LED Troffers & Flat Panels Offer Cost Effective Upgrade

According to the USDOE, there were 40,000 LED troffer units sold in the U.S. in 2010. By 2012 that number had increased to 700,000. Today, a major part of the troffer market in the U.S. consists of LED troffers or equivalent LED flat panels.

This dramatic transition to LED for the troffer fixture type has resulted in a flood of LED troffer and flat panel products from many manufacturers.

This post will look at the benefits of LED compared to fluorescent troffers as well as how to sort through the pros and cons of LED troffer and flat panel options.

Energy and Maintenance Savings With LED Troffers / Flat Panels

USDOE estimates that LED troffer replacements save about 25% on energy costs compared to fluorescent. With rated life typically at 50,000 hours up to 100,000 hours, the LED troffer replacements also provide longer life and lower maintenance costs than fluorescent.

Today, most LED troffers and flat panels have 0-10V dimming as a standard feature. This allows integration with daylight harvesting controls or centralized control systems for dimming to reduce demand charges during peak hours.

These LED fixtures also often offer optional built-in emergency backup and occupancy sensor equipped units.

Perhaps most surprisingly, in 2017, basic LED troffers and flat panels can be purchased at prices very close to the cost of equivalent fluorescent fixtures.

Available Types of LED Troffers and Flat Panels

Most LED troffers and flat panels use built-in LED light engines (not LED bulbs) and the fixtures install directly into the common 1×4, 2×2 and 2×4 drop ceiling grid systems used by fluorescent troffers.

LED Troffers

LED troffers are available in conventional configurations that range from basic lensed units to volumetric style to architectural grade fixtures featuring indirect distribution.

LED troffers come with flat lenses, louvers or open options to match the range of fluorescent systems already installed. For virtually every fluorescent troffer style currently installed, an LED troffer equivalent is on the market.

LED Flat Panels

LED flat panels offer a unique streamlined, thin profile alternative to the lensed recessed troffer. They are designed to provide similar light distribution as conventional troffers when installed in the grids of drop ceilings. The lumen packages for troffer replacement flat panels compare favorably to standard troffers.

Two styles of flat panels are manufactured: Edge Lit and Direct Lit.

As the name implies, Edge Lit panels have LEDs installed around the perimeter of the panel.

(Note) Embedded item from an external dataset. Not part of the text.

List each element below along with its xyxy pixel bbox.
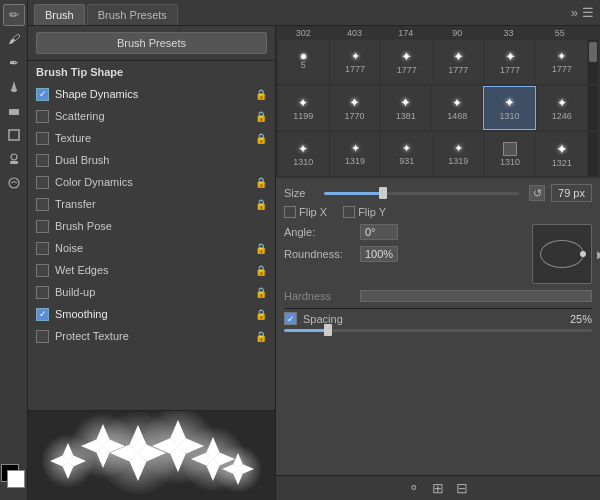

The light is directed to the center of the panel and then down to the flat surface at the lens or diffuser. This produces an extremely even illumination across the panel. Edge Lit panels are very thin (as thin as 1/2”). They use slightly more energy than Direct Lit for the same light output and they are usually more expensive.

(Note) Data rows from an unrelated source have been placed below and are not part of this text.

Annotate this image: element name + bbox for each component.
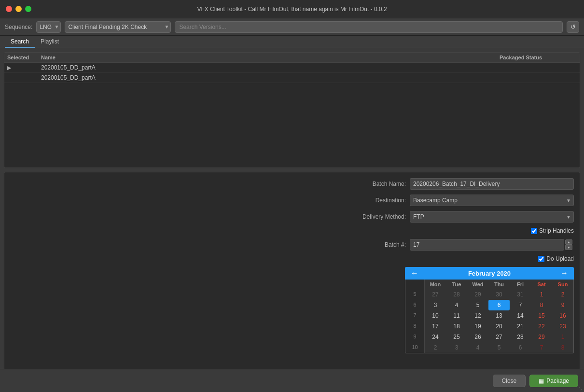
cal-cell[interactable]: 7: [510, 300, 531, 310]
do-upload-row: Do Upload: [10, 255, 574, 262]
week-num-9: 9: [405, 332, 425, 342]
resize-handle[interactable]: ⋱: [577, 385, 582, 390]
cal-cell[interactable]: 20: [488, 321, 510, 332]
destination-select[interactable]: Basecamp Camp: [410, 195, 574, 206]
cal-cell[interactable]: 14: [510, 310, 531, 321]
cal-cell[interactable]: 15: [531, 310, 552, 321]
strip-handles-checkbox[interactable]: [531, 228, 537, 234]
cal-cell-today[interactable]: 6: [488, 300, 510, 310]
cal-cell[interactable]: 28: [446, 289, 467, 300]
cal-cell[interactable]: 29: [467, 289, 488, 300]
tab-playlist[interactable]: Playlist: [35, 36, 65, 48]
week-num-10: 10: [405, 342, 425, 353]
calendar-week-9: 9 24 25 26 27 28 29 1: [405, 332, 573, 342]
cal-cell[interactable]: 2: [425, 342, 446, 353]
delivery-method-select-wrapper: FTP ▼: [410, 211, 574, 223]
cal-cell[interactable]: 17: [425, 321, 446, 332]
cal-cell[interactable]: 10: [425, 310, 446, 321]
cal-cell[interactable]: 24: [425, 332, 446, 342]
cal-cell[interactable]: 22: [531, 321, 552, 332]
cal-cell[interactable]: 28: [510, 332, 531, 342]
cal-cell[interactable]: 21: [510, 321, 531, 332]
delivery-method-select[interactable]: FTP: [410, 211, 574, 223]
cal-cell[interactable]: 7: [531, 342, 552, 353]
calendar-grid: Mon Tue Wed Thu Fri Sat Sun 5 27 28 29 3…: [405, 280, 574, 353]
cal-cell[interactable]: 18: [446, 321, 467, 332]
titlebar: VFX Client Toolkit - Call Mr FilmOut, th…: [0, 0, 584, 18]
calendar-header: ← February 2020 →: [405, 267, 574, 280]
cal-cell[interactable]: 3: [425, 300, 446, 310]
batch-name-label: Batch Name:: [343, 181, 406, 187]
cal-cell[interactable]: 27: [425, 289, 446, 300]
strip-handles-label: Strip Handles: [539, 227, 574, 234]
cal-header-sun: Sun: [552, 280, 573, 289]
calendar-week-5: 5 27 28 29 30 31 1 2: [405, 289, 573, 300]
cal-cell[interactable]: 31: [510, 289, 531, 300]
bottom-panel: Batch Name: Destination: Basecamp Camp ▼…: [4, 172, 580, 388]
cal-cell[interactable]: 30: [488, 289, 510, 300]
batch-name-input[interactable]: [410, 178, 574, 190]
batch-num-increment-button[interactable]: ▲: [565, 239, 572, 245]
batch-num-input[interactable]: [410, 239, 564, 251]
cal-cell[interactable]: 12: [467, 310, 488, 321]
batch-name-row: Batch Name:: [10, 178, 574, 190]
pipeline-dropdown-wrapper: Client Final Pending 2K Check ▼: [65, 21, 171, 33]
cal-cell[interactable]: 5: [467, 300, 488, 310]
calendar-week-10: 10 2 3 4 5 6 7 8: [405, 342, 573, 353]
cal-cell[interactable]: 16: [552, 310, 573, 321]
cal-cell[interactable]: 4: [467, 342, 488, 353]
batch-num-decrement-button[interactable]: ▼: [565, 245, 572, 250]
cal-cell[interactable]: 9: [552, 300, 573, 310]
cal-cell[interactable]: 2: [552, 289, 573, 300]
main-content: Selected Name Packaged Status ▶ 20200105…: [0, 48, 584, 392]
cal-cell[interactable]: 26: [467, 332, 488, 342]
cal-header-wed: Wed: [467, 280, 488, 289]
traffic-lights: [6, 6, 31, 12]
maximize-button[interactable]: [25, 6, 31, 12]
cal-cell[interactable]: 25: [446, 332, 467, 342]
cal-cell[interactable]: 1: [552, 332, 573, 342]
cal-cell[interactable]: 6: [510, 342, 531, 353]
minimize-button[interactable]: [15, 6, 22, 12]
cal-cell[interactable]: 27: [488, 332, 510, 342]
batch-num-row: Batch #: ▲ ▼: [10, 239, 574, 251]
col-header-status: Packaged Status: [500, 55, 577, 60]
strip-handles-row: Strip Handles: [10, 227, 574, 234]
sequence-dropdown[interactable]: LNG: [36, 21, 61, 33]
cal-cell[interactable]: 1: [531, 289, 552, 300]
calendar-days-header-row: Mon Tue Wed Thu Fri Sat Sun: [405, 280, 573, 289]
destination-row: Destination: Basecamp Camp ▼: [10, 195, 574, 206]
cal-cell[interactable]: 8: [552, 342, 573, 353]
cal-cell[interactable]: 19: [467, 321, 488, 332]
cal-cell[interactable]: 11: [446, 310, 467, 321]
cal-cell[interactable]: 4: [446, 300, 467, 310]
table-row[interactable]: ▶ 20200105_DD_partA: [4, 63, 580, 73]
cal-cell[interactable]: 8: [531, 300, 552, 310]
package-button[interactable]: ▦ Package: [529, 375, 578, 387]
sequence-label: Sequence:: [5, 24, 32, 30]
table-row[interactable]: 20200105_DD_partA: [4, 73, 580, 83]
close-button[interactable]: [6, 6, 12, 12]
versions-table-panel: Selected Name Packaged Status ▶ 20200105…: [4, 52, 580, 168]
calendar: ← February 2020 → Mon Tue Wed Thu Fri Sa…: [405, 267, 574, 353]
cal-cell[interactable]: 5: [488, 342, 510, 353]
refresh-button[interactable]: ↺: [567, 21, 579, 33]
pipeline-dropdown[interactable]: Client Final Pending 2K Check: [65, 21, 171, 33]
search-input[interactable]: [175, 21, 563, 33]
tab-search[interactable]: Search: [5, 36, 35, 48]
cal-cell[interactable]: 13: [488, 310, 510, 321]
package-icon: ▦: [539, 378, 544, 384]
week-num-8: 8: [405, 321, 425, 332]
cal-cell[interactable]: 3: [446, 342, 467, 353]
calendar-prev-button[interactable]: ←: [409, 269, 420, 278]
calendar-next-button[interactable]: →: [558, 269, 570, 278]
close-button[interactable]: Close: [493, 375, 526, 387]
cal-cell[interactable]: 29: [531, 332, 552, 342]
sequence-dropdown-wrapper: LNG ▼: [36, 21, 61, 33]
calendar-week-7: 7 10 11 12 13 14 15 16: [405, 310, 573, 321]
cal-cell[interactable]: 23: [552, 321, 573, 332]
tabbar: Search Playlist: [0, 36, 584, 48]
do-upload-checkbox[interactable]: [538, 256, 544, 262]
row-arrow-0: ▶: [7, 65, 41, 70]
row-name-0: 20200105_DD_partA: [41, 64, 500, 71]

Direct Lit panels have the LEDs mounted on the back of the panel. Light is directed down to a diffusing medium on the surface of the panel producing a slightly more directional illumination than Edge Lit panels. Direct Lit panels are much thinner than standard troffers but not as thin as Edge Lit. The primary advantage of Direct Lit is the lower cost and higher efficiency.

Both Edge Lit and Direct Lit flat panels can be mounted into the same drop ceiling grid system as troffers. However, Direct Lit panels cannot be surface mounted onto ceilings (or walls) like Edge Lit.

As of 2017, the expanding market, improved technology and competition between brands have lowered the costs of LED troffers and flat panels into a range that can make this an easy decision for buyers. Attractive pricing combined with the energy and maintenance savings offered by LED, provide commercial and institutional buyers with compelling reasons to seriously consider the LED alternative.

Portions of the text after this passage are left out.